Many people are drawn to the nation’s oldest city by its abundance of historical relics, but if one really wants to understand Tainan’s past, the best place to visit is a shop selling a breakfast typical of the area.
Tainan residents enjoy breakfasts that most people around Taiwan would consider a feast for lunch or dinner. One of their favorites is raw bloody beef slices placed in a bowl of hot soup accompanied by a bowl of rice and a small dish of soy sauce with sliced ginger.
Lamb soup, milkfish congee and rice dumplings also rank among the city’s popular breakfast choices.
Many associate these rather sumptuous breakfasts with the country’s agricultural past, theorizing that farmers in the old days needed the heavy meals to get enough energy to start a day’s work.
However, that argument fails to explain why the rest of agricultural Taiwan is not in the habit of eating so well in the morning, and one cultural preservation activist thinks it misreads local farmers.
“Farmers [in Taiwan] don’t eat beef, “ Yu Chih-wei, who is also the manager of a local travel agency, said in a recent interview.
Traditionally, farmers in Taiwan do not kill cattle for meat as a gesture of appreciation for the animal’s labor, Yu said.
Instead, the breakfasts and the composition of the dishes reflect Tainan’s status as Taiwan’s pre-eminent city between the 17th century and late 19th centuries, a place where commerce flourished.
“People in Tainan have beef soup for breakfast because they were richer than people elsewhere in Taiwan and could afford such a relatively expensive delicacy,” Yu said.
Some of the dishes have their own special origin, and a few can be traced back to government chefs, who made them to support themselves on the street after they refused to serve the new Qing Dynasty government that made Tainan the administrative capital of Taiwan in 1684.
The seasoning of the special dishes also serves as a clue to Tainan’s historical wealth.
“Foods in Tainan are generally sweeter than those elsewhere in Taiwan.

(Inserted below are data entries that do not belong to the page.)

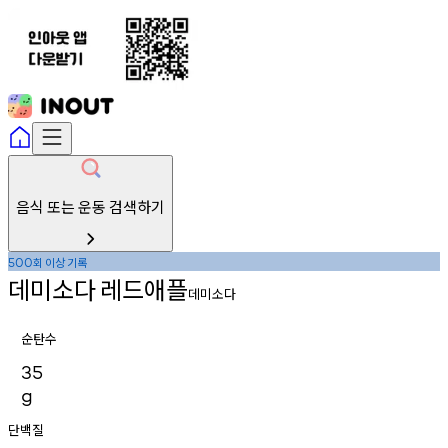
음식 또는 운동 검색하기
회
이상
기록
500
데미소다
레드애플
데미소다
순탄수
35
g
단백질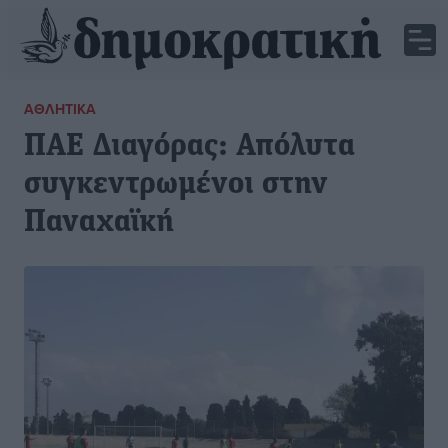
ΑΘΛΗΤΙΚΆ
ΠΑΕ Διαγόρας: Απόλυτα
συγκεντρωμένοι στην
Παναχαϊκή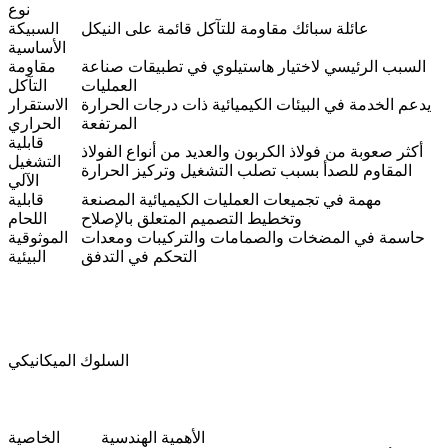
نوع
عائلة سبائك مقاومة للتآكل قائمة على النيكل
السبيكة
الأساسية
السبب الرئيسي لاختيار هاستيلوي في تطبيقات صناعة
مقاومة
العمليات
التآكل
يدعم الخدمة في البيئات الكيميائية ذات درجات الحرارة
الاستقرار
المرتفعة
الحراري
قابلية
أكثر صعوبة من فولاذ الكربون والعديد من أنواع الفولاذ
التشغيل
المقاوم للصدأ بسبب تصلب التشغيل وتركيز الحرارة
الآلي
مهمة في تجميعات العمليات الكيميائية المصنعة
قابلية
وتخطيط التصميم المتعلق بالإصلاح
اللحام
حاسمة في المضخات والصمامات والتركيبات ومعدات
الموثوقية
التحكم في التدفق
البيئية
السلوك الميكانيكي
الأهمية الهندسية
الخاصية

In the past, only rich people had access to sugar,” Yu said.
Unlike many other agricultural cities or counties in southern Taiwan, Tainan has a long trade history that dates back to the 17th century when the Dutch occupied Tainan’s Anping Harbor area, where the name “Taiwan” originated.
The Dutch considered the harbor to be their operational hub in the Asia-Pacific region when they ruled Taiwan between 1624 and 1661.
Even after the Dutch left, Anping continued to be the greatest source of Tainan’s prosperity, serving as Taiwan’s main gateway to trade for more than 200 years.
However, starting in 1823, sediment washed down local rivers and began filling the lagoon in the area. By the late 19th century, the harbor became more land than sea. Anping lost its importance and was no longer Taiwan’s political center.
However, echoes of the city’s former wealth can still be seen on Shennong Street, one of the best preserved streets in Tainan City and lined with two-story houses owned by rich merchants 200 years ago.
“At the time, people rowed boats on the rivers inside the city. Tainan was just like Italy’s Venice,” says Chang Feng-chi, a local high school teacher.
During Japanese rule between 1895 and 1945, Tainan gained its initial shape as a modern city, but it was replaced as Taiwan’s political center by Taipei, and Kaohsiung surpassed it as southern Taiwan’s biggest city shortly before the end of Japanese colonial rule.